$\mathbb{R}^n$ not homeomorphic to open subset of $\mathbb{R}^m$ I am a little confused on this topic, I have managed to prove that if $n < m$ then this is true, but the proof does not seem to work if $m < n$. Indeed, if $n < m$ and $f :\mathbb{R}^n \to U$ is a homeomorphism  with $U$ being an open subset of $\mathbb{R}^m$, then $\mathbb{R}^n$ will also be homeomorphic to the subset of $\mathbb{R}^m$ consisting of tuples where the last $m-n$ entries are zero, this set $A$ is closed, and so we have an homeomorphism $F: U \to A$, but since $U$ is open so must $A$ be by the invariance of domain theorem, but $A$ can't be both close and open since the only such sets in $\mathbb{R}^m$ is the empty set and $\mathbb{R}^m$ itself, contradiction.
But what if $m < n$? This proof does not seem to work then?

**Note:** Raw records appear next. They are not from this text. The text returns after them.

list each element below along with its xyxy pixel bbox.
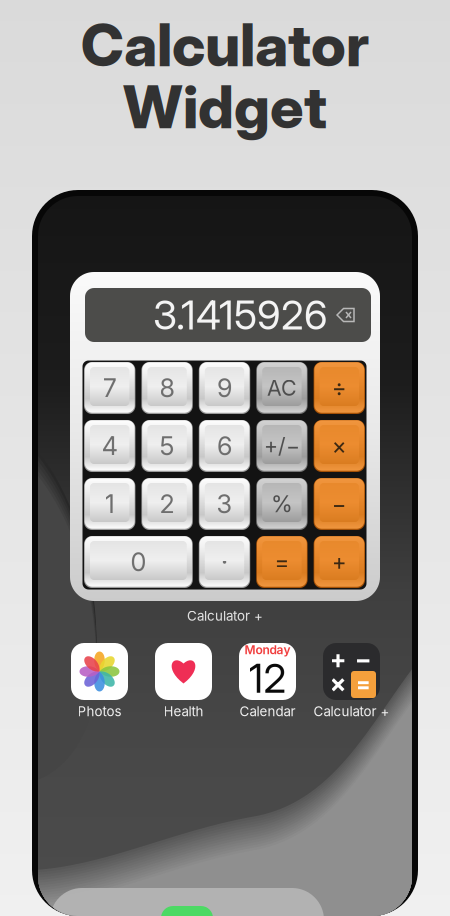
staticText: 0 — [130, 547, 146, 577]
button[interactable]: Health — [155, 643, 212, 719]
staticText: 3 — [216, 489, 232, 519]
staticText: × — [332, 432, 347, 460]
staticText: 8 — [160, 373, 175, 403]
staticText: − — [332, 490, 347, 518]
button[interactable]: + — [314, 536, 365, 588]
staticText: 6 — [217, 431, 232, 461]
staticText: 4 — [102, 431, 118, 461]
staticText: − — [354, 644, 372, 674]
staticText: + — [332, 548, 347, 576]
staticText: 5 — [160, 431, 175, 461]
staticText: 1 — [105, 489, 115, 519]
staticText: Calculator — [81, 10, 369, 80]
button[interactable]: Monday — [239, 643, 296, 719]
staticText: Health — [164, 703, 204, 720]
button[interactable]: 0 — [84, 536, 193, 588]
staticText: = — [356, 670, 370, 698]
staticText: + — [330, 644, 346, 674]
button[interactable]: 6 — [199, 420, 250, 472]
button[interactable]: · — [199, 536, 250, 588]
staticText: Calculator + — [187, 608, 263, 624]
staticText: 2 — [160, 489, 175, 519]
button[interactable]: ÷ — [314, 362, 365, 414]
staticText: Photos — [78, 703, 122, 720]
staticText: Monday — [244, 642, 290, 657]
button[interactable]: − — [314, 478, 365, 530]
staticText: · — [221, 546, 228, 578]
button[interactable]: AC — [256, 362, 308, 414]
button[interactable]: 3 — [199, 478, 250, 530]
button[interactable]: % — [256, 478, 308, 530]
button[interactable]: + — [323, 643, 380, 719]
button[interactable]: 1 — [84, 478, 135, 530]
button[interactable]: 5 — [141, 420, 193, 472]
button[interactable]: 8 — [141, 362, 193, 414]
staticText: ÷ — [332, 374, 347, 402]
staticText: % — [271, 490, 293, 518]
staticText: Widget — [123, 72, 327, 142]
button[interactable]: = — [256, 536, 308, 588]
button[interactable]: Photos — [71, 643, 128, 719]
button[interactable]: × — [314, 420, 365, 472]
staticText: 9 — [217, 373, 232, 403]
staticText: = — [274, 548, 289, 576]
staticText: 12 — [248, 654, 286, 702]
button[interactable]: 7 — [84, 362, 135, 414]
staticText: Calculator + — [314, 703, 390, 720]
staticText: Calendar — [240, 703, 296, 720]
button[interactable]: 2 — [141, 478, 193, 530]
staticText: AC — [267, 375, 297, 401]
button[interactable]: 9 — [199, 362, 250, 414]
button[interactable]: +/− — [256, 420, 308, 472]
button[interactable]: 4 — [84, 420, 135, 472]
staticText: 7 — [103, 373, 117, 403]
staticText: 3.1415926 — [153, 291, 328, 339]
staticText: × — [330, 668, 346, 698]
staticText: +/− — [264, 433, 300, 459]
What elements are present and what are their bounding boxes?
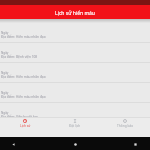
button[interactable]: Đặt lịch bbox=[50, 118, 100, 137]
staticText: Ngày bbox=[1, 51, 9, 55]
button[interactable]: Lịch sử bbox=[0, 118, 50, 137]
staticText: Đặt lịch bbox=[69, 124, 81, 128]
staticText: Địa điểm: Bệnh viện 108 bbox=[1, 55, 38, 59]
button[interactable]: Ngày bbox=[0, 43, 150, 63]
staticText: Địa điểm: Hiến máu nhân đạo bbox=[1, 75, 46, 79]
staticText: Ngày bbox=[1, 31, 9, 35]
button[interactable]: Ngày bbox=[0, 103, 150, 117]
staticText: Ngày bbox=[1, 111, 9, 115]
staticText: Lịch sử hiến máu bbox=[55, 10, 95, 17]
button[interactable]: Ngày bbox=[0, 83, 150, 103]
staticText: Địa điểm: Viện huyết học bbox=[1, 115, 39, 119]
staticText: Ngày bbox=[1, 91, 9, 95]
button[interactable]: Back bbox=[7, 138, 19, 150]
staticText: Thông báo bbox=[117, 124, 134, 128]
button[interactable]: Thông báo bbox=[100, 118, 150, 137]
button[interactable]: Ngày bbox=[0, 63, 150, 83]
staticText: Địa điểm: Hiến máu nhân đạo bbox=[1, 35, 46, 39]
button[interactable]: Ngày bbox=[0, 23, 150, 43]
button[interactable]: Home bbox=[69, 138, 81, 150]
button[interactable]: Recents bbox=[129, 138, 141, 150]
staticText: Lịch sử bbox=[20, 124, 31, 128]
staticText: Ngày bbox=[1, 71, 9, 75]
staticText: Địa điểm: Hiến máu nhân đạo bbox=[1, 95, 46, 99]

 A: Instead of considering a homeomorphism $\mathbb{R}^n\to U$ for open $U\subseteq\mathbb{R}^m$ consider a homeomorphism $f:V\to U$ for $V\subseteq\mathbb{R}^n$ and $U\subseteq\mathbb{R}^m$ both open. This case can be proved by modyfing a bit your proof:
Assume that $n<m$ and let $B\subseteq V$ be an open ball. We have now:
$$\phi:\mathbb{R}^n\to\mathbb{R}^m\mbox{ = the embedding onto first n coordinates}$$
$$g:B\to \mathbb{R}^n\mbox{ = a homeomorphism}$$
$$h:B\to f(B),\ h(x)=f(x)$$
Obviously $h$ is a homeomorphism. Note that $f(B)$ is open in $U$ (and hence in $\mathbb{R}^m$) because $f$ is a homeomorphism. Thus we have a well defined function:
$$\tau:f(B)\to\mathbb{R}^m$$
$$\tau=\phi\circ g\circ h^{-1}$$
Note that $\tau$ is an injective continuous function and $\mbox{im}(\tau)=\mbox{im}(\phi)$ so by the invariance of domain $\mbox{im}(\phi)$ has to be open but by the definition of $\phi$ it is closed. Since $\mathbb{R}^m$ is connected then $\mbox{im}(\phi)$ has to be either whole $\mathbb{R}^m$ or empty. But it is neither. Contradiction. $\Box$
Now the case $m<n$ is solved automatically by considering $f^{-1}$.